Neues Konzept will Leben in den Dorfkern bringen

Alte Gaststätte Heisterborg

„Ich bin begeistert“ (Hermann Wierling, Vorsitzender Planungsausschuss), „Eine sehr überzeugende Planung“ (Willi Uphues, CDU), „Beeindruckend, ein absolut gelungenes Konzept“ (Hermann-Josef Schepers, SPD) – uneingeschränktes Lob gab es im Fachausschuss für den von Stadtplaner Heiner Farwick vorgestellten Entwurf des neuen Gebäudeensembles, das auf dem Grundstück der ehemaligen Gaststätte Heisterborg am Markt entstehen soll.

HEEK

von Von Manfred Elfering

, 20.10.2011, 14:39 Uhr / Lesedauer: 1 min
So soll das neue Ensemble auf dem Grundstück der ehemaligen Gaststätte Heisterborg aussehen (Ansicht vom  Eppingschen Hof aus).

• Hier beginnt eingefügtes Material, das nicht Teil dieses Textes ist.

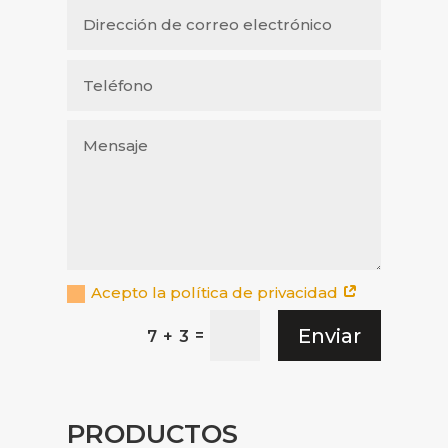
Acepto la política de privacidad
Enviar
=
7 + 3
PRODUCTOS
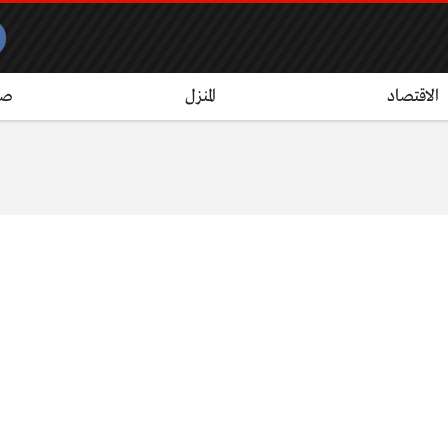
الاقتصاد
المنزل
صح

So soll das neue Ensemble auf dem Grundstück der ehemaligen Gaststätte Heisterborg aussehen (Ansicht vom Eppingschen Hof aus).

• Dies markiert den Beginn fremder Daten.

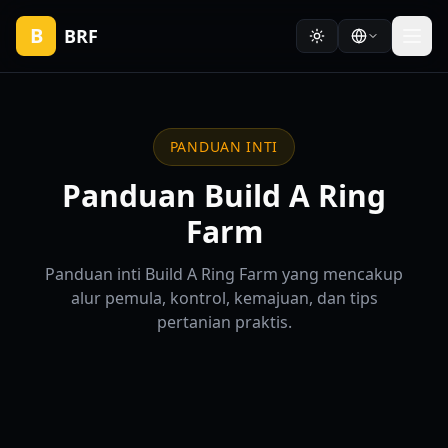
B
BRF
PANDUAN INTI
Panduan Build A Ring
Farm
Panduan inti Build A Ring Farm yang mencakup
alur pemula, kontrol, kemajuan, dan tips
pertanian praktis.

Die Planung berücksichtige sowohl die Neugestaltung der B 70-Ortsdurchfahrt im betreffenden Bereich als auch dessen Bedeutung als Ortseingangs-/-ausgangssituation sowie das Erscheinungsbild des Umfelds, wie Farwick einleitend betonte. Entstehen soll ein Komplex mit zwei neuen, jeweils zweigeschossigen Hauptgebäuden, die so angeordnet sind, dass eines von ihnen eine Sichtlinie zur Ludgeristraße hin bilden und das zweite um 90 Grad versetzt daneben stehen soll. Angedacht sind in dem einen Untergeschoss eine komplett gastronomische Nutzung im Innen- und Außenbereich – idealerweise mit der Vermietung von Fremdenzimmern im Obergeschoss – , in dem anderen Gebäude Einzelhandel im Erdgeschoss mit Wohnungen darüber. Beide Gebäude würden ein Satteldach tragen und als Wandmaterial hauptsächlich rote Ziegel aufweisen. Hinzu kämen eine überdachte Stellplatzanlage im hinteren Bereich sowie weitere Parkplätze zur Straße hin.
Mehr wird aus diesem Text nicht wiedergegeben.